Have you ever sat back and considered who you are? We are taught to become experts of medicine, technology, construction and a million other professions, accumulating knowledge in a range of discipline, yet, despite all the knowledge we may have gained, do you really know who you are? What is your essential being? or have you, like most of us simply accepted what labels you have given yourself or what labels have been given to you and dismissed or perhaps haven’t even thought about the essential question, who am I?

Perhaps more importantly, especially in the current climate of raging world wars, famines and freak weather sweeping the globe, companies disregarding human life for the sake of chasing profit, like the contaminated baby milk produced by China, the frantic panic in the financial markets and with the possibility of a total economic collapse and with it, our instant gratification life style, we should be asking our self, what have we become? Where our measure of success is wealth, fame and status, irrespective of how we get there.

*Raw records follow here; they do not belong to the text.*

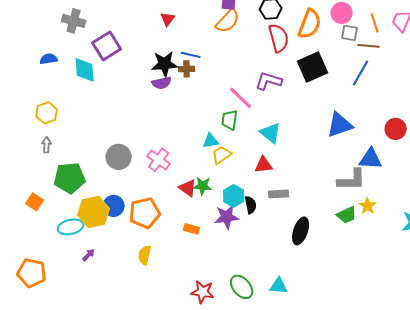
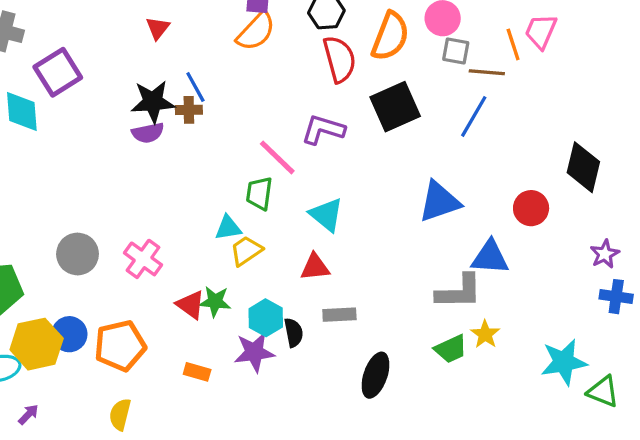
orange line: (375, 23) -> (513, 44), moved
blue line: (191, 55) -> (195, 87), turned 48

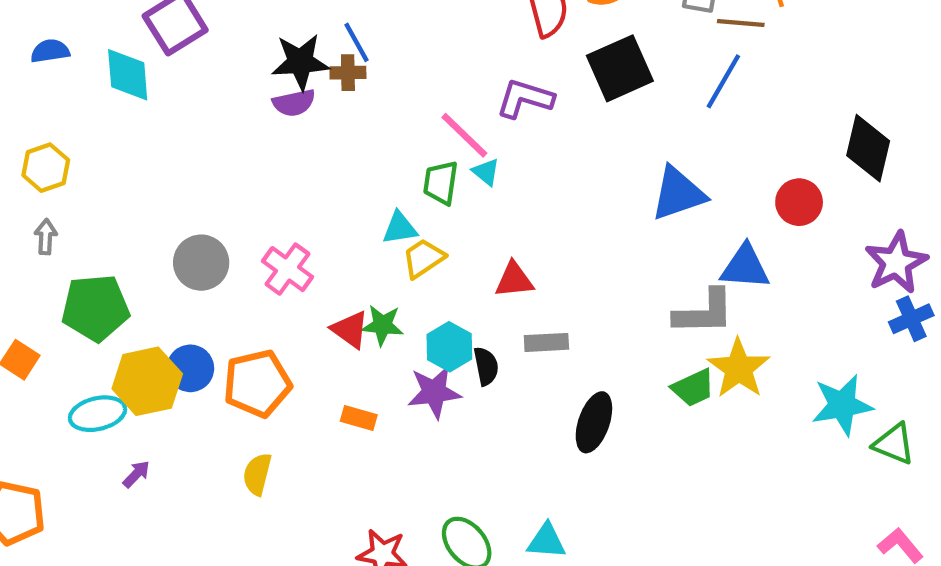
cyan triangle: (326, 215) -> (486, 172), moved, size x0.6
purple star: (605, 254) -> (896, 263), size x1.6
blue cross: (616, 297) -> (911, 319), turned -32
yellow star: (485, 334) -> (739, 368), size x1.6

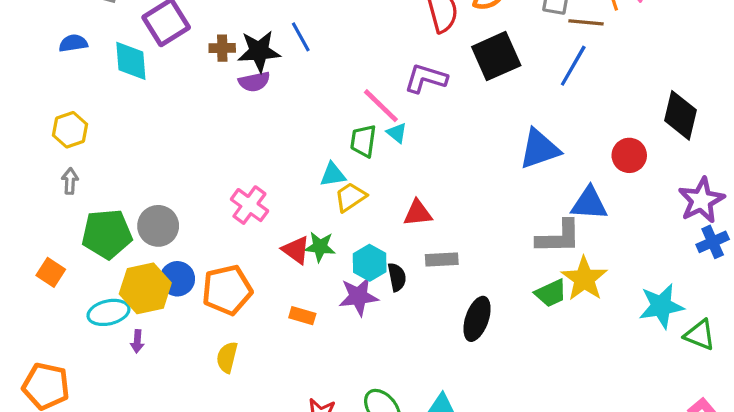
brown cross: (348, 73) -> (222, 48), moved
gray circle: (201, 263) -> (158, 226), moved
purple arrow: (136, 474) -> (137, 341), moved, turned 140

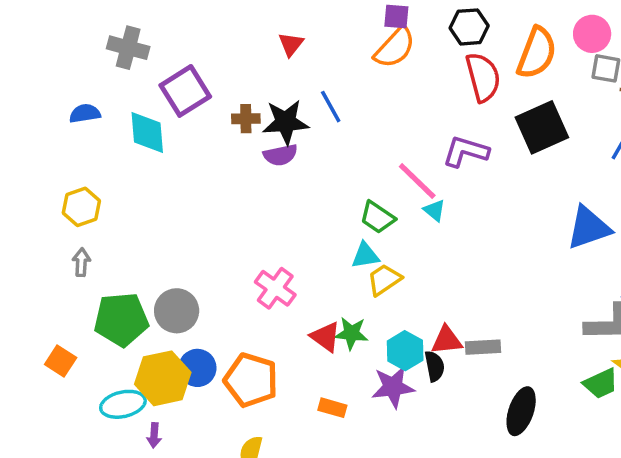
green trapezoid: (363, 141) -> (377, 217), moved, turned -64
red triangle: (418, 213) -> (447, 340), moved
orange pentagon: (227, 290) -> (251, 380), turned 30

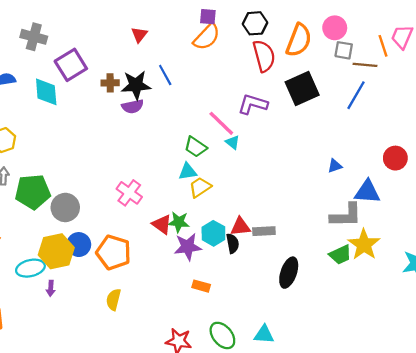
blue triangle: (589, 228) -> (335, 166), moved, size x0.5
green pentagon: (121, 319) -> (33, 192), moved
purple star: (393, 387) -> (188, 247), moved
orange rectangle: (332, 408) -> (201, 286), moved

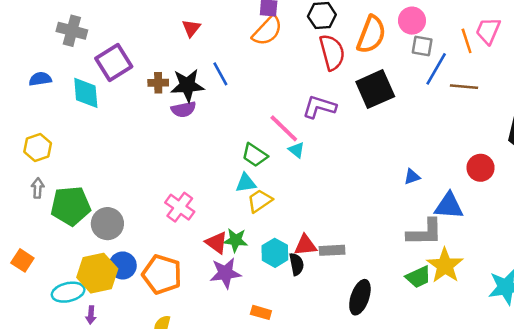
brown line: (365, 65) -> (464, 87), moved
blue line: (356, 95) -> (436, 69), moved
purple star: (188, 247) -> (225, 273), moved

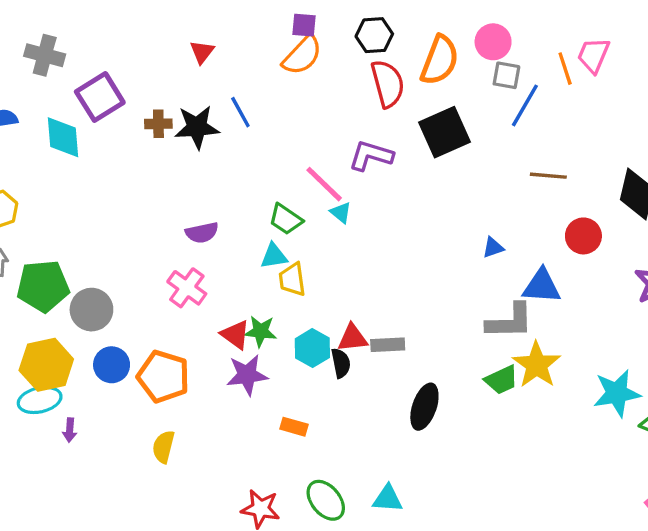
brown line: (464, 87) -> (548, 176), moved
purple semicircle: (184, 109) -> (202, 233), moved
yellow trapezoid: (260, 201) -> (292, 279), turned -64
yellow hexagon: (97, 273) -> (46, 365), moved

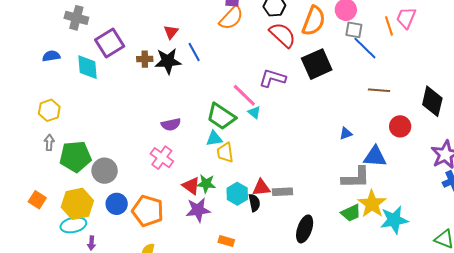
red triangle: (202, 52) -> (171, 32), moved
red semicircle: (388, 84) -> (282, 35), turned -32
blue line: (525, 105) -> (365, 48), turned -76
green trapezoid: (286, 219) -> (221, 116), size x1.4
cyan star: (617, 393) -> (394, 220), moved

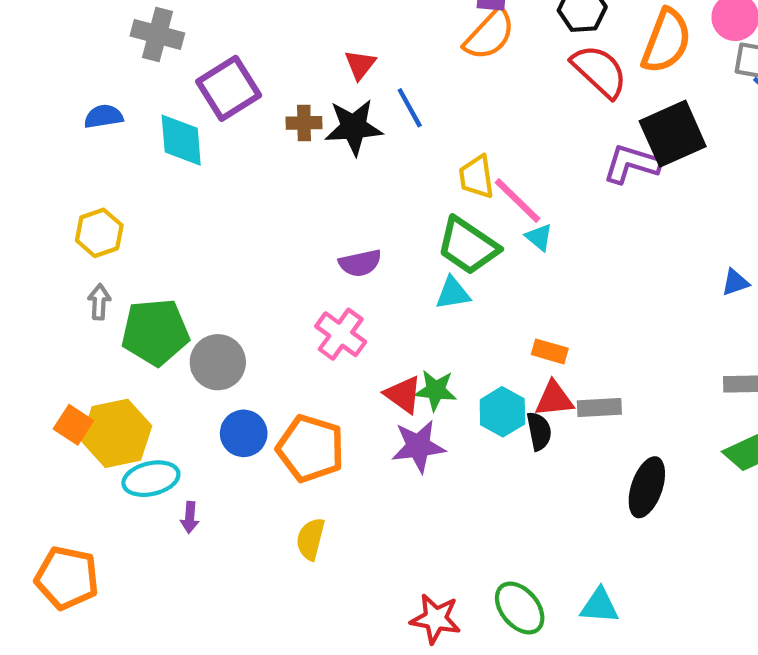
purple L-shape: (272, 78) -> (632, 164), moved
yellow trapezoid: (225, 153) -> (477, 177), moved
yellow hexagon: (77, 204) -> (116, 433), moved
orange rectangle: (226, 241) -> (550, 351), moved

Why is it important to ask our self these questions? The answer is simple, we all have an finite life span, around 70 years. We may work hard accumulating vast amounts of wealth, accumulate possessions clothes, technology, cars, shoes, handbags and all the “essential” accessories we are taught to believe are necessary to live in this modern society. Yet, within a few seconds, all that you have accumulated will belong to another, the moment your breath runs out. Its simply a matter of time. Knowing this truth, it appears an act of insanity to run away from discovering who you are and simply go through life collecting garbage for another.

Meditation is an essential tool to start discovering your self. Slowly, but surely you will discover that you are so much more than all you thought, and all society tried to mould you into being. Meditation is the only route to true and lasting freedom.